O skandalu powiedziała opiekunka
- Jak przyszłam do pracy, to zapytałam dlaczego wiąże się tu dzieci. Kobiety zaczęły mi tłumaczyć, że po to żeby dzieci sobie krzywdy nie zrobiły - opowiada opiekunka, która ujawniła dramat dzieci. - Raz jedna z nich położyła dziecko na łóżeczku, związała ręce i nogi i zatkała nos, żeby dziecko otworzyło buzię. Wszystko wlewała na siłę. Nawet to, co dziecko zwróciło, wkładała z powrotem - opowiada.
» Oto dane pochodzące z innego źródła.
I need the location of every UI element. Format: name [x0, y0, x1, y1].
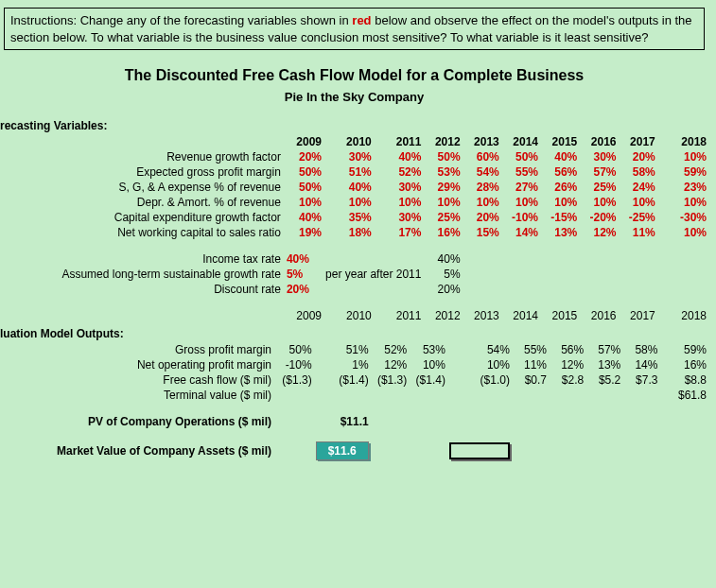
output-cell: ($1.3) — [275, 372, 314, 388]
forecast-cell[interactable]: 10% — [657, 149, 708, 164]
output-cell: 56% — [549, 342, 585, 357]
instructions-text-1: Instructions: Change any of the forecast… — [10, 13, 352, 27]
forecast-cell[interactable]: 25% — [579, 180, 618, 195]
forecast-cell[interactable]: 13% — [540, 225, 579, 240]
output-row: Gross profit margin50%51%52%53%54%55%56%… — [0, 342, 708, 357]
forecast-cell[interactable]: 56% — [540, 164, 579, 180]
forecast-cell[interactable]: -20% — [579, 210, 618, 225]
outputs-section-header: luation Model Outputs: — [0, 327, 708, 340]
forecast-cell[interactable]: 25% — [423, 210, 462, 225]
forecast-cell[interactable]: 53% — [423, 164, 462, 180]
forecast-cell[interactable]: 10% — [657, 225, 708, 240]
forecast-cell[interactable]: 35% — [323, 210, 374, 225]
output-cell: $2.8 — [549, 372, 585, 388]
row-label: Income tax rate — [0, 251, 285, 267]
forecast-cell[interactable]: 15% — [463, 225, 501, 240]
forecast-cell[interactable]: 20% — [285, 149, 323, 164]
pv-row: PV of Company Operations ($ mil) $11.1 — [0, 414, 708, 429]
forecast-cell[interactable]: 16% — [423, 225, 462, 240]
forecast-cell[interactable]: 10% — [323, 195, 374, 210]
assumption-note — [323, 282, 423, 297]
output-cell — [622, 388, 659, 403]
forecast-cell[interactable]: 24% — [619, 180, 657, 195]
assumption-row: Discount rate20%20% — [0, 282, 708, 297]
forecast-cell[interactable]: 26% — [540, 180, 579, 195]
year-header: 2018 — [657, 134, 708, 149]
forecast-cell[interactable]: 19% — [285, 225, 323, 240]
forecast-cell[interactable]: 40% — [374, 149, 424, 164]
year-header: 2017 — [619, 134, 657, 149]
assumption-value[interactable]: 40% — [285, 251, 323, 267]
forecast-cell[interactable]: 58% — [619, 164, 657, 180]
row-label: Free cash flow ($ mil) — [0, 372, 275, 388]
forecast-cell[interactable]: 29% — [423, 180, 462, 195]
forecast-cell[interactable]: 10% — [423, 195, 462, 210]
forecast-cell[interactable]: 10% — [374, 195, 424, 210]
forecast-cell[interactable]: 10% — [285, 195, 323, 210]
year-header-row-2: 2009 2010 2011 2012 2013 2014 2015 2016 … — [0, 308, 708, 323]
row-label: Discount rate — [0, 282, 285, 297]
forecast-cell[interactable]: 50% — [423, 149, 462, 164]
year-header: 2014 — [501, 134, 540, 149]
year-header: 2010 — [323, 134, 374, 149]
forecast-cell[interactable]: -30% — [657, 210, 708, 225]
forecast-cell[interactable]: 54% — [463, 164, 501, 180]
forecast-cell[interactable]: 10% — [463, 195, 501, 210]
output-cell: 54% — [447, 342, 512, 357]
forecast-cell[interactable]: 30% — [374, 210, 424, 225]
year-header-row: 2009 2010 2011 2012 2013 2014 2015 2016 … — [0, 134, 708, 149]
forecast-cell[interactable]: 28% — [463, 180, 501, 195]
forecast-cell[interactable]: 50% — [285, 164, 323, 180]
forecast-cell[interactable]: 60% — [463, 149, 501, 164]
year-header: 2010 — [323, 308, 374, 323]
row-label: Gross profit margin — [0, 342, 275, 357]
forecast-cell[interactable]: -25% — [619, 210, 657, 225]
forecast-cell[interactable]: -10% — [501, 210, 540, 225]
forecast-cell[interactable]: 14% — [501, 225, 540, 240]
output-cell: $61.8 — [659, 388, 708, 403]
forecast-cell[interactable]: -15% — [540, 210, 579, 225]
forecast-cell[interactable]: 30% — [579, 149, 618, 164]
output-cell: ($1.3) — [371, 372, 410, 388]
assumption-value[interactable]: 20% — [285, 282, 323, 297]
assumption-value[interactable]: 5% — [285, 267, 323, 282]
forecast-row: Depr. & Amort. % of revenue10%10%10%10%1… — [0, 195, 708, 210]
active-cell-cursor[interactable] — [449, 442, 510, 459]
year-header: 2009 — [285, 308, 323, 323]
forecast-cell[interactable]: 30% — [323, 149, 374, 164]
output-cell: $8.8 — [659, 372, 708, 388]
forecast-cell[interactable]: 52% — [374, 164, 424, 180]
forecast-cell[interactable]: 27% — [501, 180, 540, 195]
forecast-cell[interactable]: 23% — [657, 180, 708, 195]
year-header: 2015 — [540, 134, 579, 149]
forecast-cell[interactable]: 50% — [501, 149, 540, 164]
year-header: 2013 — [463, 308, 501, 323]
forecast-cell[interactable]: 55% — [501, 164, 540, 180]
forecast-cell[interactable]: 40% — [285, 210, 323, 225]
forecast-cell[interactable]: 10% — [501, 195, 540, 210]
forecast-cell[interactable]: 10% — [540, 195, 579, 210]
forecast-cell[interactable]: 59% — [657, 164, 708, 180]
forecast-cell[interactable]: 10% — [657, 195, 708, 210]
forecast-cell[interactable]: 17% — [374, 225, 424, 240]
forecast-cell[interactable]: 20% — [619, 149, 657, 164]
forecast-cell[interactable]: 51% — [323, 164, 374, 180]
row-label: Expected gross profit margin — [0, 164, 285, 180]
forecast-cell[interactable]: 20% — [463, 210, 501, 225]
forecast-cell[interactable]: 57% — [579, 164, 618, 180]
forecast-cell[interactable]: 18% — [323, 225, 374, 240]
forecast-cell[interactable]: 30% — [374, 180, 424, 195]
output-cell: $5.2 — [585, 372, 622, 388]
output-cell: 14% — [622, 357, 659, 372]
assumption-note: per year after 2011 — [323, 267, 423, 282]
forecast-cell[interactable]: 12% — [579, 225, 618, 240]
forecast-cell[interactable]: 11% — [619, 225, 657, 240]
forecast-cell[interactable]: 40% — [540, 149, 579, 164]
forecast-cell[interactable]: 10% — [619, 195, 657, 210]
forecast-cell[interactable]: 10% — [579, 195, 618, 210]
output-cell: 57% — [585, 342, 622, 357]
output-cell: 10% — [447, 357, 512, 372]
forecast-cell[interactable]: 50% — [285, 180, 323, 195]
output-cell: 10% — [409, 357, 447, 372]
forecast-cell[interactable]: 40% — [323, 180, 374, 195]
Rodzice nie wiedzieli w jaki sposób kobiety "zajmują się" ich dziećmi. W rozmowie z reporterami TVN24 przyznają, że opiekunki pod absurdalnymi pretekstami nie wpuszczały ich do środka.
- Tłumaczono mi, że dzieci się boją, więc pomyślałam że może faktycznie mają rację. Maluszki były wydawane i oddawane na korytarzu. - mówi matka poszkodowanego dziecka, a opiekunka tłumaczy: - Rodzice nie byli wpuszczani do sypialni, żeby nie mogli zobaczyć związanych dzieci.
Po kilku miesiącach pracy kobieta nie wytrzymała i poszła do jednego z rodziców. Ten z kolei prosto do prokuratury.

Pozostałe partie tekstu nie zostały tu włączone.